▶ [WORK REQUEST]:
Look for the string "Luis" in the material below. Copy every line where you find it.

◆ ◆ ◆ ◆ ◆ ◆ ◆

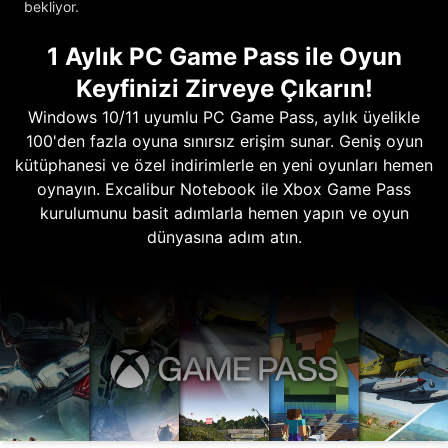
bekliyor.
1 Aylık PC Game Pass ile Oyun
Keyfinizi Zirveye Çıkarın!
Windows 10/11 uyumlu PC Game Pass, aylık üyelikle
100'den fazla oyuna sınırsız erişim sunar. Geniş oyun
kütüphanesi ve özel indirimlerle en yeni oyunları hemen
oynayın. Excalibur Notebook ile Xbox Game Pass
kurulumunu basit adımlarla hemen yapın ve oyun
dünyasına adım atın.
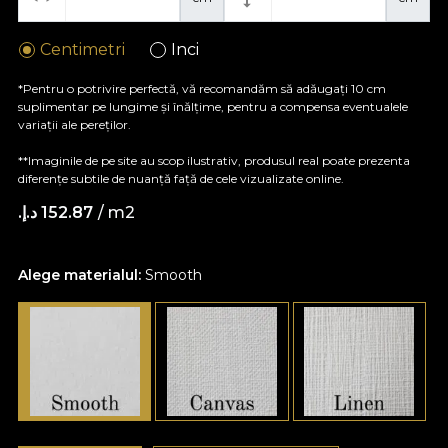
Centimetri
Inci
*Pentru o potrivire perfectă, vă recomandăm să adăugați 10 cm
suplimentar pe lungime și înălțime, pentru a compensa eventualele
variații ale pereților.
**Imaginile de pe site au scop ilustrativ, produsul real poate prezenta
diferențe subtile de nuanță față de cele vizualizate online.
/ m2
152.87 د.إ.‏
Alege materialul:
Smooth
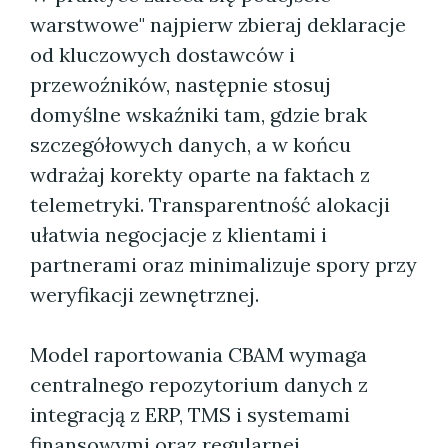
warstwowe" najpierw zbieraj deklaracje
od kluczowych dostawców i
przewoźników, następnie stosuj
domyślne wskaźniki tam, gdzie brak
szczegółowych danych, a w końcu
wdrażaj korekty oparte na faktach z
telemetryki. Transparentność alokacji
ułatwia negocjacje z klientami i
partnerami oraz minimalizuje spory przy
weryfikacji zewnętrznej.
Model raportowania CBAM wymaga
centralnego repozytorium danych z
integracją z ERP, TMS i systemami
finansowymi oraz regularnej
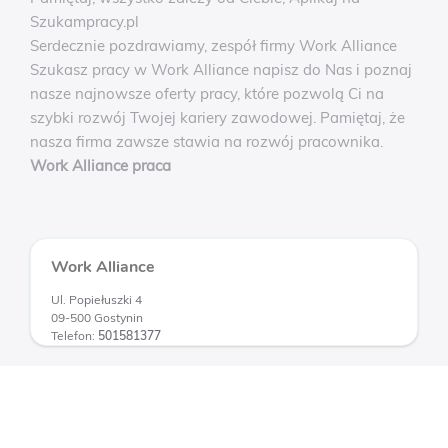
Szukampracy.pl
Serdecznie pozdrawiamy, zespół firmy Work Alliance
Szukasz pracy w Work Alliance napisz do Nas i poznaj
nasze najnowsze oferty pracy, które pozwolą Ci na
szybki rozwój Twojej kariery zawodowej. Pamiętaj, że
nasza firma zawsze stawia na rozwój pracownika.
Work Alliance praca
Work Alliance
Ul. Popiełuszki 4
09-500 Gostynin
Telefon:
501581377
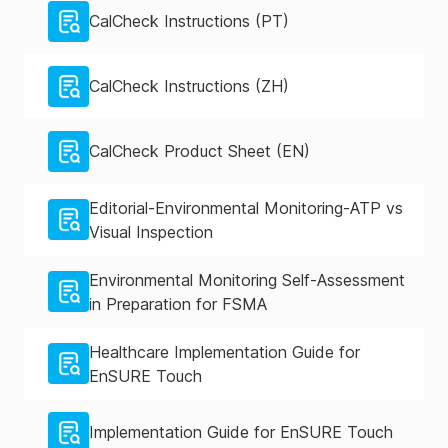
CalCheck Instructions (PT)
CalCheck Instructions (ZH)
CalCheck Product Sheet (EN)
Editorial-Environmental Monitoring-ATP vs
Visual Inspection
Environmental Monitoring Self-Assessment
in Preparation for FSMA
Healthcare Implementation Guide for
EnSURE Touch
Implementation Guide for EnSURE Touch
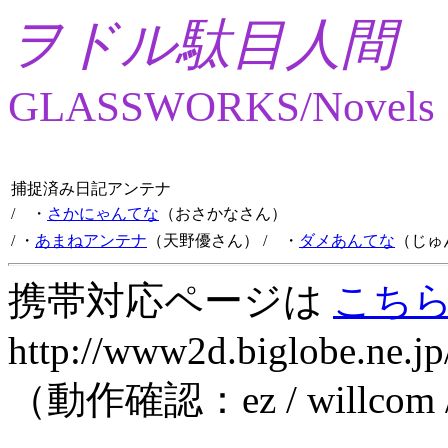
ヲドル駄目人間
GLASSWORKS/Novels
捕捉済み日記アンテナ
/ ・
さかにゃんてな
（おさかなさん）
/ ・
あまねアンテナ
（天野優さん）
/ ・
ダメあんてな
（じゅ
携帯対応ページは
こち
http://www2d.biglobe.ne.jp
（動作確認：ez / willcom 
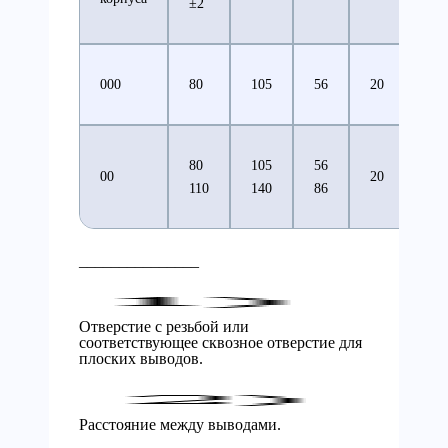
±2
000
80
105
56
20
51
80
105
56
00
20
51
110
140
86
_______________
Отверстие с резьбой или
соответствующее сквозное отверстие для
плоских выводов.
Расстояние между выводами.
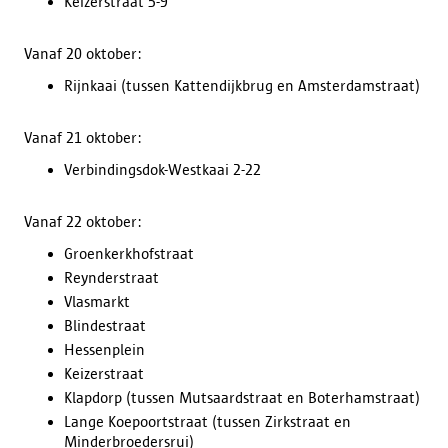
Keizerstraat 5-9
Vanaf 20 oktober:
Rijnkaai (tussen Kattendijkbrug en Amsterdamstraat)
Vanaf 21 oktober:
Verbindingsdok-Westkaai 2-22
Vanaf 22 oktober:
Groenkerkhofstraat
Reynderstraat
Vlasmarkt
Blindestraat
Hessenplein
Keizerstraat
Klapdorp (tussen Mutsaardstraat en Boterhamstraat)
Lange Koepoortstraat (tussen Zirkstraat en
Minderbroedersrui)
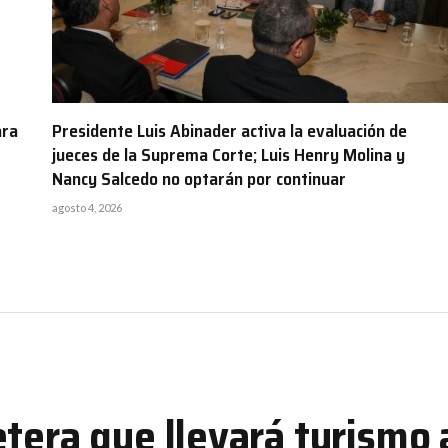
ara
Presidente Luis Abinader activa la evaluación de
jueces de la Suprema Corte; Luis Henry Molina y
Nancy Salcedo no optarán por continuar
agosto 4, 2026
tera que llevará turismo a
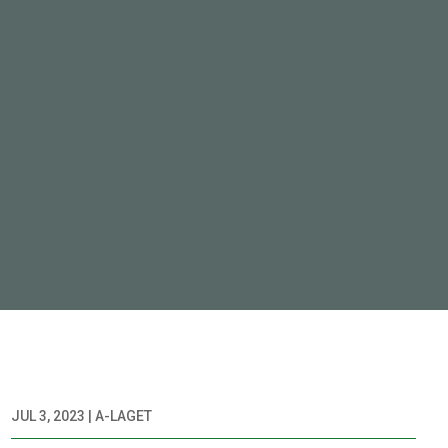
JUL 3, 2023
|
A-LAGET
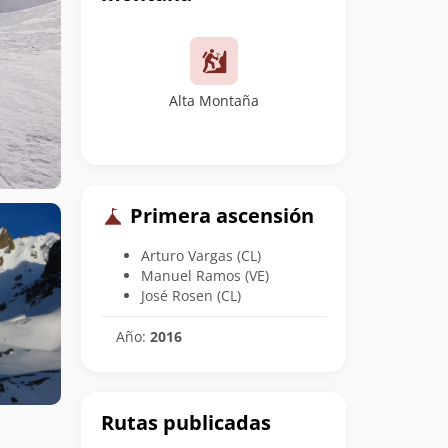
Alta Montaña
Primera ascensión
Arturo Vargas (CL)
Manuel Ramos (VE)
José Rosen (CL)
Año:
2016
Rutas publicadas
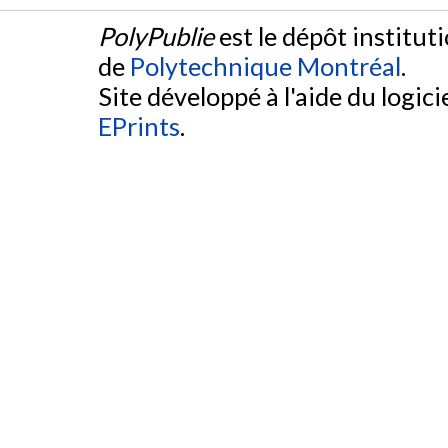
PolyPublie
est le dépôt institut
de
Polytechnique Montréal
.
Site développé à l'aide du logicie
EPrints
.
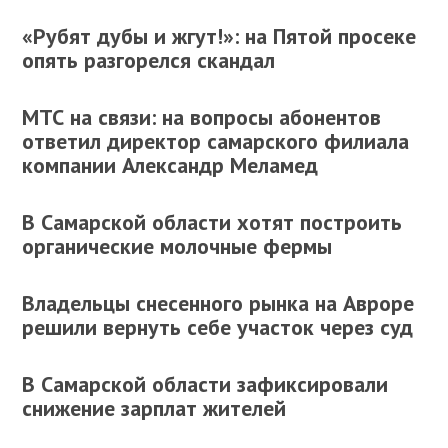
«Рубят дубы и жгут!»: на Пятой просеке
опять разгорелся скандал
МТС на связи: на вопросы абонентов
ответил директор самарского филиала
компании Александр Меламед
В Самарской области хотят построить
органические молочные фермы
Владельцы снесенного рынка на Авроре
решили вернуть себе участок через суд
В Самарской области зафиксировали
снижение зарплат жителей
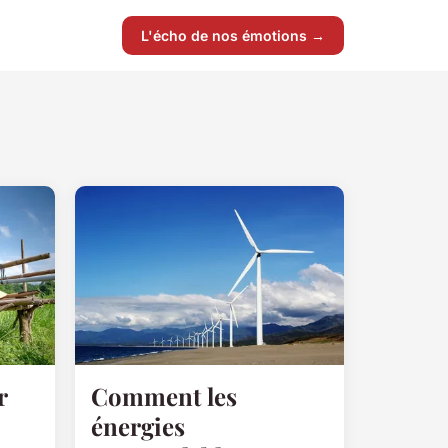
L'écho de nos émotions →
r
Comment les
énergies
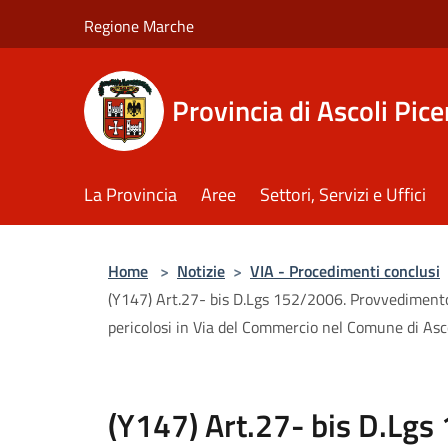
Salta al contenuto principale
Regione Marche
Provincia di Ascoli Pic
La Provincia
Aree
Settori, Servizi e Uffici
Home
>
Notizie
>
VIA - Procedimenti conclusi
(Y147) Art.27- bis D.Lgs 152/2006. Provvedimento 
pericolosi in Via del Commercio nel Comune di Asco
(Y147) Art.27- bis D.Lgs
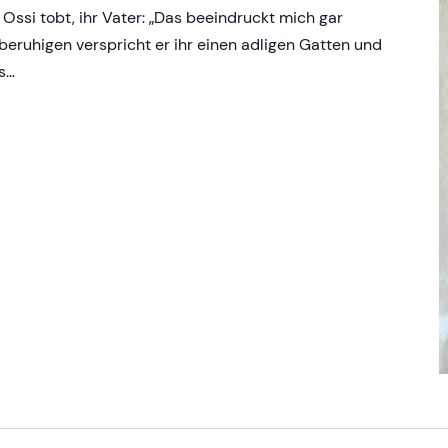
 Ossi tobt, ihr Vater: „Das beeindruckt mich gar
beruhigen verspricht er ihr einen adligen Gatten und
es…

◆ ◆ ◆ ◆ ◆ ◆ ◆

▶ [RESPONSE FOR THIS EXERCISE]:
Presidente Luis Abinader activa la evaluación de
jueces de la Suprema Corte; Luis Henry Molina y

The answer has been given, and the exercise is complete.